Dawn, I'm not sure that's really the answer to the question he actually asked...
J2EE is an umbrella for many, many different APIs. Remember that an API is just a
specification for some code; it's not the code itself. In
Java, the specification takes the form of a set of interfaces, and some instructions for using them. Most of what's in j2ee.jar is exactly those interfaces, and nothing more. The J2EE spec by itself doesn't
do anything. To actually run, you need an
implementation of some parts of those specs.
Then there's the J2EE (or JEE, as it's really called these days)
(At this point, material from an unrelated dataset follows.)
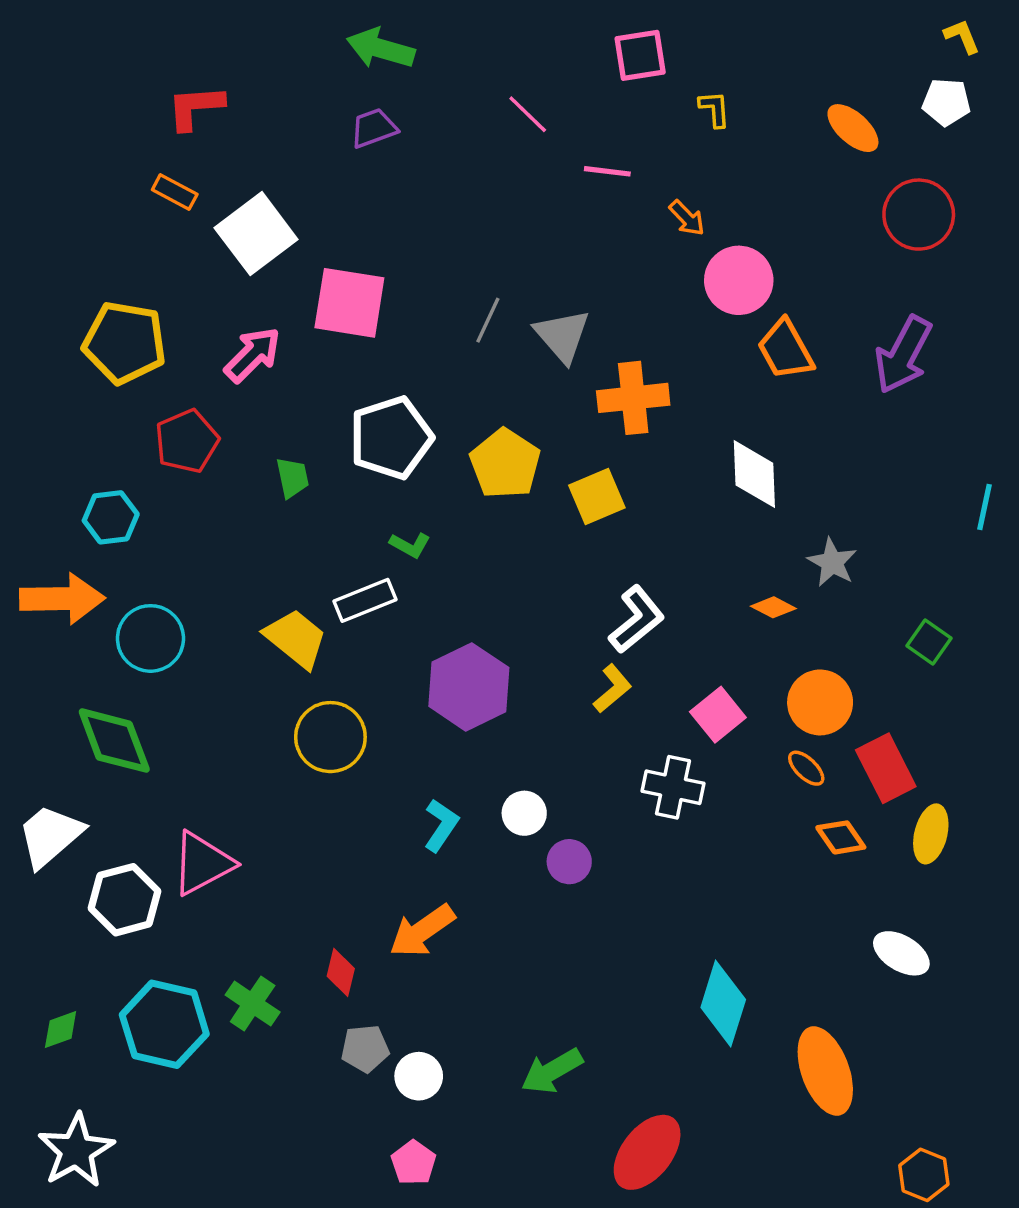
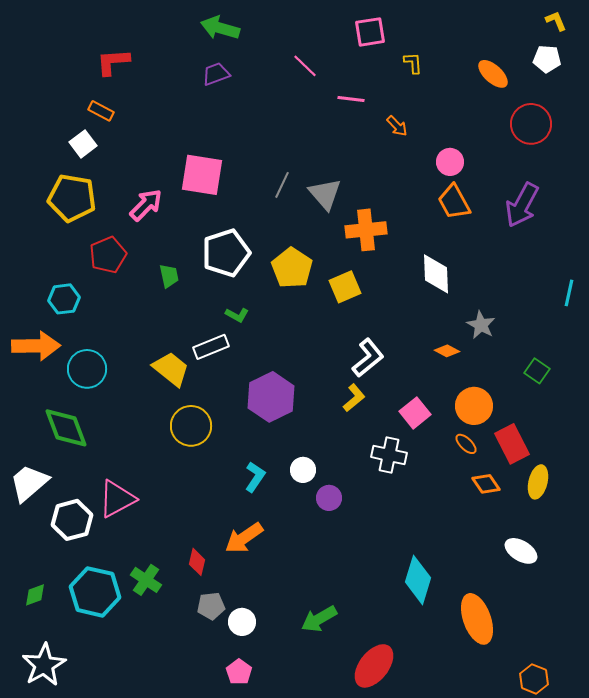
white square: (256, 234) -> (83, 144), moved, size x0.6
pink circle: (739, 280) -> (450, 162), moved, size x0.7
reference implementation, which includes an implementation of every one of the J2EE APIs. That makes it an
application server. They're not necessarily the
best implementations -- they're just something to
test against, maybe run small deployments. For industrial-strength deployments, you need a more substantial implementation like
JBoss, Websphere, etc.
Tomcat is a web container; it implements only parts of J2EE, notably the
servlet and
JSP specs. It provides some tools for using the
JDBC spec. It provides a security infrastructure. Plus, you can use other J2EE APIs like JavaMail by plugging in an implementation obtained from any other source.
In general, if you need to use Enterprise Java Beans, you need an application server. If you're only going to use servlets and JSPs, then you just need a web container. You
can, generally, run your servlets and JSPs in a full-on application server -- but it's overkill.